The tempo stays high and the riffs change on a more or less fast pace, but the songs and the overall album has such an amount of versatility and small twists and spices that it stays interesting for a good while. A brief break, guitar lead, a discord note or a drum fill appears often to spice up the already vivid songs, so, despite the crude and simple first impression and the short playtime, the album has a lot to offer. The band has two vocalists; one screams, and one growls. The vocalists have shared their parts in an almost mathematically equal way, and at times I felt that the vocal styles' predictable way of changing could use some less evident twists, but overall they do their part fittingly and well. The constant switches back and forth between the two styles makes the songs more relentless, but is rather boring compositionally. The vocalists sound as young as they are, but what their voices lack in depth and power, they make up in effort and lack of shame; the growls don't make an impact but sound interesting, and the highest shrieks have a cutting edge. They suit the band's overall underground style, too, even though they could've employed more daring arrangements.

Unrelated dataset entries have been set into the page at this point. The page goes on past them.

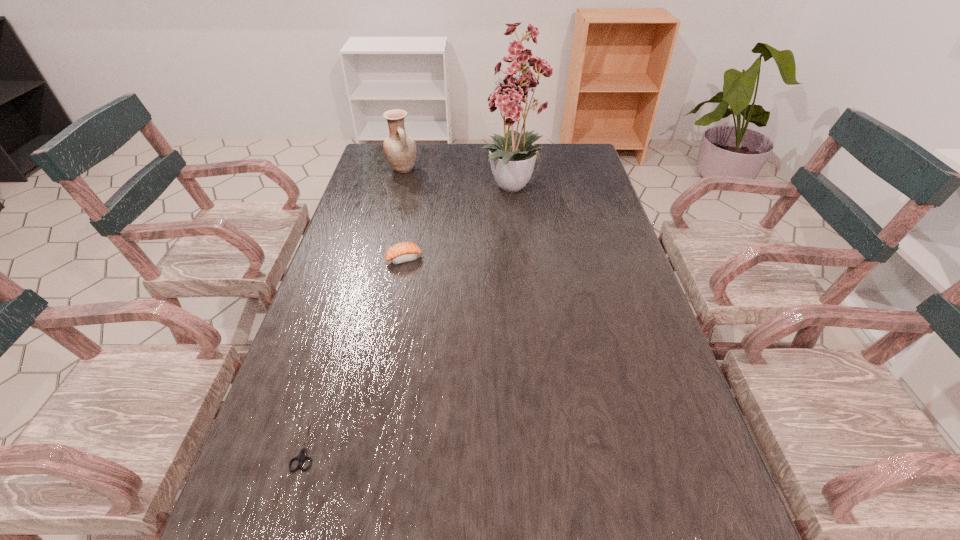 Image resolution: width=960 pixels, height=540 pixels. I want to click on flower arrangement, so click(511, 159).

This screenshot has width=960, height=540. I want to click on the fourth shortest object, so click(x=400, y=149).

Image resolution: width=960 pixels, height=540 pixels. What are the coordinates of `the third farthest object` in the screenshot? It's located at (403, 252).

At what (x,y) coordinates should I click in order to perform the action: click on sushi. Please return your answer as a coordinate pair (x, y). Image resolution: width=960 pixels, height=540 pixels. Looking at the image, I should click on (403, 252).

The height and width of the screenshot is (540, 960). I want to click on the second shortest object, so click(302, 456).

This screenshot has height=540, width=960. I want to click on the left shears, so click(x=302, y=456).

At what (x,y) coordinates should I click in order to perform the action: click on free space located on the front-facing side of the tallest object. Please return your answer as a coordinate pair (x, y). Image resolution: width=960 pixels, height=540 pixels. Looking at the image, I should click on (521, 248).

The width and height of the screenshot is (960, 540). Identify the location of free space located on the right of the pottery. (449, 170).

You are a GUI agent. You are given a task and a screenshot of the screen. Output one action in this format:
    pyautogui.click(x=<x>, y=<y>)
    Task: Click on the vacant space located 0.350m on the front of the third tallest object
    
    Given the screenshot: What is the action you would take?
    click(x=382, y=375)

Image resolution: width=960 pixels, height=540 pixels. What are the coordinates of `free space located 0.120m on the right of the taller shears` in the screenshot? It's located at (382, 442).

The band isn't the most serious one, although they're still far from a joke band. Their lyrics deal with modern world issues and crises, goverment and police control, personal and mental problems, and they do have a point even though the band does not try to preach or teach at all. They have a couple of more humouristic tunes about booze, drugs and murder, too, and they don't stick out in a bad way due to all the lyrics sharing a similar writing style. The band does what they want, like it or not. The lyrics are included on the CD-R as a printed A4, which holds no translations.
I was originally sceptical about the album's lenght and the group's overall approach, but after numerous listens I've found the album to be just of the right lenght, and it seems to stay interesting and appealing even after many, many spins. Honestly, I did not expect the album to be this good. The album gets a 9- for being such a relentless and well-crafted whole, and for it bringing out the band's strenghts. I originally hoped for more innovation and lenght from the album, but in the end the album is the way it is because the band knew its limits and decided not to stray too far from their "safe zone," and instead focused on their strongest points to create a powerful and solid album.
The band has now built a strong foundation for its future efforts, and I can only hope that they keep up the same trend of progress that they had between their demo and this album. It'll be interesting to see if the band takes their style to a more modern direction, or will they keep on treading forward on the more oldschool path. Either way, I wish they group puts more focus on their vocal arrangements and the singers' place in the mix, as it seems they haven't explored this area to the farthest.